I also naively commented that I’d potty train Lev when he could take his pants and diaper off by himself. It didn’t occur to me that when he learned, he might want to strip off his pants and diaper for reasons other than using the toilet. Lo and behold, he has in fact learned, at least how to peel off his diaper, and when his pants have reasonably loose elastic, also how to push them down. Pants with zippers and snaps or buttons can still be closed sufficiently tightly he cannot pry them off, but I sense this is only a temporary reprieve. Sure enough, his primary interest in shedding his clothes is not private bathroom hygiene. He just likes to hang loose, as it were. Preferably while scampering all around the house and yelling.
And once he has a taste of this privilege, he doesn’t want to give it up. Attempts to re-diaper him are met with screams of protest and indignation. So suddenly potty training is no longer a “maybe later; possibly soon” kind of task, but a clear and immediate necessity.

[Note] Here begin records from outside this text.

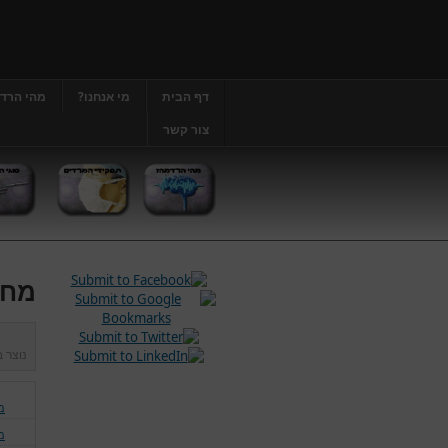
דף הבית
מי אנחנו?
מהי הרד
צור קשר
מחל
נוצר 
מ
מ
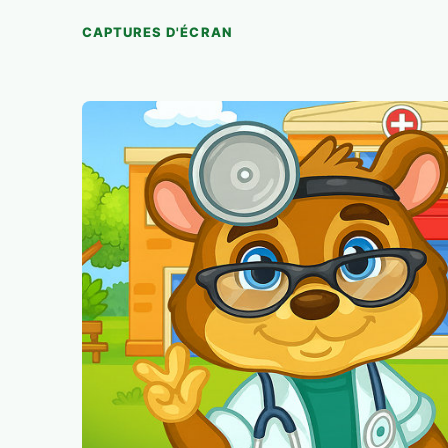
CAPTURES D'ÉCRAN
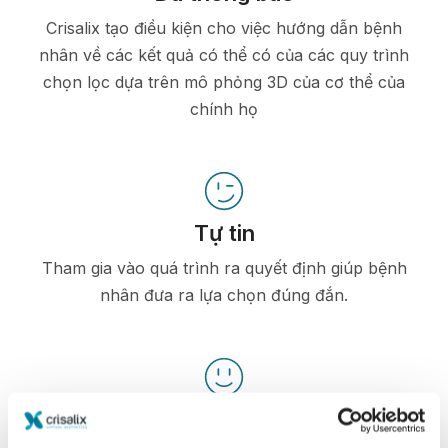
Crisalix tạo điều kiện cho việc hướng dẫn bệnh
nhân về các kết quả có thể có của các quy trình
chọn lọc dựa trên mô phỏng 3D của cơ thể của
chính họ
Tự tin
Tham gia vào quá trình ra quyết định giúp bệnh
nhân đưa ra lựa chọn đúng đắn.
Hài lòng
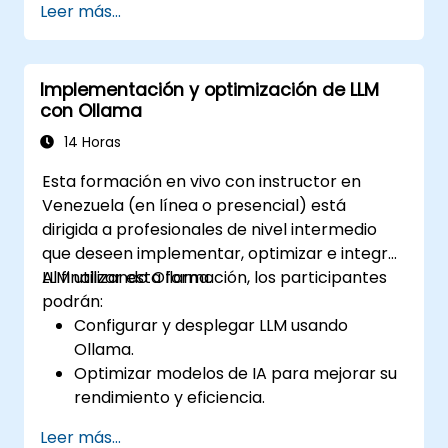
Leer más...
manteniendo la privacidad de los datos.
Automatizar procesos empresariales con
capacidades de IA en instalaciones
Implementación y optimización de LLM
propias (on-premise).
con Ollama
Asegurar el cumplimiento de las políticas
de seguridad y gobernanza corporativa.
14 Horas
Esta formación en vivo con instructor en
Venezuela (en línea o presencial) está
dirigida a profesionales de nivel intermedio
que deseen implementar, optimizar e integrar
LLM utilizando Ollama.
Al finalizar esta formación, los participantes
podrán:
Configurar y desplegar LLM usando
Ollama.
Optimizar modelos de IA para mejorar su
rendimiento y eficiencia.
Aprovechar la aceleración por GPU para
Leer más...
obtener velocidades de inferencia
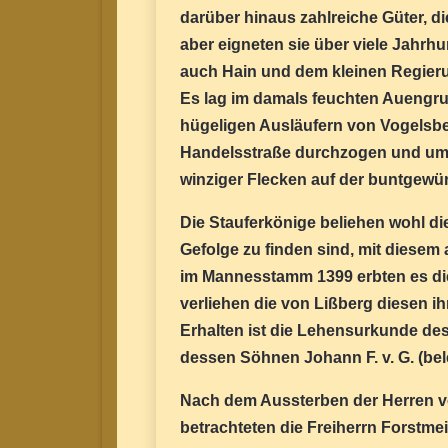
darüber hinaus zahlreiche Güter, 
aber eigneten sie über viele Jahrh
auch Hain und dem kleinen Regierun
Es lag im damals feuchten Auengr
hügeligen Ausläufern von Vogelsber
Handelsstraße durchzogen und umfa
winziger Flecken auf der buntgewür
Die Stauferkönige beliehen wohl die
Gefolge zu finden sind, mit diesem
im Mannesstamm 1399 erbten es di
verliehen die von Lißberg diesen ihre
Erhalten ist die Lehensurkunde des
dessen Söhnen Johann F. v. G. (bel
Nach dem Aussterben der Herren v
betrachteten die Freiherrn Forstme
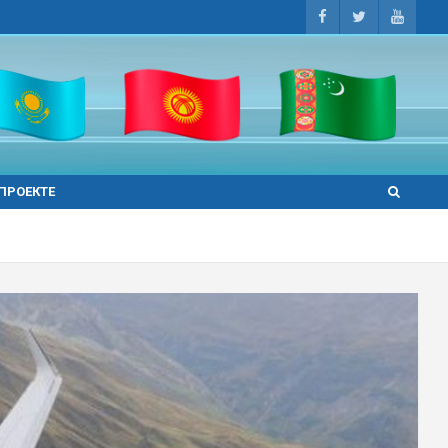
 ПРОЕКТЕ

However, this new state of affairs has one advantage. I have read in baby books that potty training is one of the more difficult parental tasks exactly because the baby has no stake in it. Unlike learning to eat, walk, or climb, they don’t derive any particular benefit from their effort — its only the parent’s life that is improved, not the baby’s. So it is a useful development that Lev seems to have taken a personal interest, if not in the advantages of continence itself, at least in the privileges that accrue from that achievement. So, for example, merely threatening to re-diaper him will cause him to run to the potty, sit on it, and pee, as if to say “look mommy, I can handle diaperless life! Don’t take it away from me!” It remains to be seen if this will be enough inducement to get us through the whole process. I’ve heard the books warn that no matter how you do it, you won’t get away without a few messes; I’ve already been christened with baby pee a few times. Oh well: potty training, ready or not, here we come!